Le gouvernement a finalement choisi de temporiser sur un dossier sensible touchant au travail le 1er mai.

Face aux critiques syndicales et aux tensions politiques, l’exécutif a renoncé à accélérer l’adoption du texte, préférant ouvrir une phase de concertation sur un sujet hautement symbolique.
Le ministre du Travail Jean-Pierre Farandou a annoncé que le Premier ministre Sébastien Lecornu avait décidé de ne pas convoquer de commission mixte paritaire concernant la proposition de loi sur le travail le 1er mai.
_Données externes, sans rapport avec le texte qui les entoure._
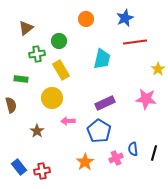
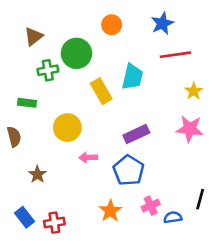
green circle: (59, 41) -> (76, 53), size x1.5
yellow star: (158, 69) -> (194, 91), moved
yellow rectangle: (61, 70) -> (101, 91), moved
brown star: (37, 131) -> (37, 174), moved
blue semicircle: (133, 149) -> (173, 217), moved, turned 88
Cette décision marque un recul de l’exécutif dans un débat particulièrement sensible, après un rejet tactique du texte à l’Assemblée nationale.
Ce choix intervient dans un contexte de fortes oppositions, alors que le gouvernement envisageait initialement de faire adopter rapidement la mesure. L’absence de convocation de cette commission empêche, à ce stade, une adoption accélérée du texte, qui visait à entrer en vigueur dès le prochain 1er mai.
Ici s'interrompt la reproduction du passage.